[Saved entries]
"""
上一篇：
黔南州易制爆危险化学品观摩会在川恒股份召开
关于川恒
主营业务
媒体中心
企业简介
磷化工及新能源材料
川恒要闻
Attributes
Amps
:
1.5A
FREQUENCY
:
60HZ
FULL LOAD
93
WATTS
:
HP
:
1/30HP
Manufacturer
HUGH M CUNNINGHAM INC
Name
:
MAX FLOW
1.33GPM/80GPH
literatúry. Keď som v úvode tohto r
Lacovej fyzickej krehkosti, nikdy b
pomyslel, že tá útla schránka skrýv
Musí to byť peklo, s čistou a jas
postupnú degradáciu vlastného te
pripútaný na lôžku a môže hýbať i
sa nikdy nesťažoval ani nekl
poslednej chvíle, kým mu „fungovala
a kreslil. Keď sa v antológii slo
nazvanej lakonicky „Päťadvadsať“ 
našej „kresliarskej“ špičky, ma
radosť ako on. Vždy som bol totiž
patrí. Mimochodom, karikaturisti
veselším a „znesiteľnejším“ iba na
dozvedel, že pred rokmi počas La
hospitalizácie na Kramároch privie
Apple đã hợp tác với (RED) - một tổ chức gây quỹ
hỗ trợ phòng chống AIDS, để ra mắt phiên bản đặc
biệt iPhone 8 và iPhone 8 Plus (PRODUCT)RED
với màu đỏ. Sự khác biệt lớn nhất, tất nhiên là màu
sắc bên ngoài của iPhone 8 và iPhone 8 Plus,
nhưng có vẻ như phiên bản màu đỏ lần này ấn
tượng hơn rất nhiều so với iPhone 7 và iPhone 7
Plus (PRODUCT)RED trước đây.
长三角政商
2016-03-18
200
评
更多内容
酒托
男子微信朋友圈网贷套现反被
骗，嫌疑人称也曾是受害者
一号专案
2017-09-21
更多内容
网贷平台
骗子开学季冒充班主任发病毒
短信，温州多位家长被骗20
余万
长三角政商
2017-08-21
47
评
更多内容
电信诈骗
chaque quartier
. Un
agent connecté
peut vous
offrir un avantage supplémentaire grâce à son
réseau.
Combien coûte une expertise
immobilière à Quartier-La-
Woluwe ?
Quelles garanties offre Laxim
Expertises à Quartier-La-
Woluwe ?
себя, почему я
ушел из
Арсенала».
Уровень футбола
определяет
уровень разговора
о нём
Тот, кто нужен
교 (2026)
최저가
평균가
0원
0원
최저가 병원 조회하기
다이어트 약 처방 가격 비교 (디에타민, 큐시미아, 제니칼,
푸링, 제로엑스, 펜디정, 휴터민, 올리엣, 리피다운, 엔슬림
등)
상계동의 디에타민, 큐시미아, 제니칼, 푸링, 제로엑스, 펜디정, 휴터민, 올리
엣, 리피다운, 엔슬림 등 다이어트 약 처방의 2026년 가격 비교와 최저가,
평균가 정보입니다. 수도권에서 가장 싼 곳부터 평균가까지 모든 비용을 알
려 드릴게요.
"""
Your task ->
Output nothing but the line containing "уровень разговора" and each line after it in the entries above, exactly as written.

Solution to the problem ->
уровень разговора
о нём
Тот, кто нужен
교 (2026)
최저가
평균가
0원
0원
최저가 병원 조회하기
다이어트 약 처방 가격 비교 (디에타민, 큐시미아, 제니칼,
푸링, 제로엑스, 펜디정, 휴터민, 올리엣, 리피다운, 엔슬림
등)
상계동의 디에타민, 큐시미아, 제니칼, 푸링, 제로엑스, 펜디정, 휴터민, 올리
엣, 리피다운, 엔슬림 등 다이어트 약 처방의 2026년 가격 비교와 최저가,
평균가 정보입니다. 수도권에서 가장 싼 곳부터 평균가까지 모든 비용을 알
려 드릴게요.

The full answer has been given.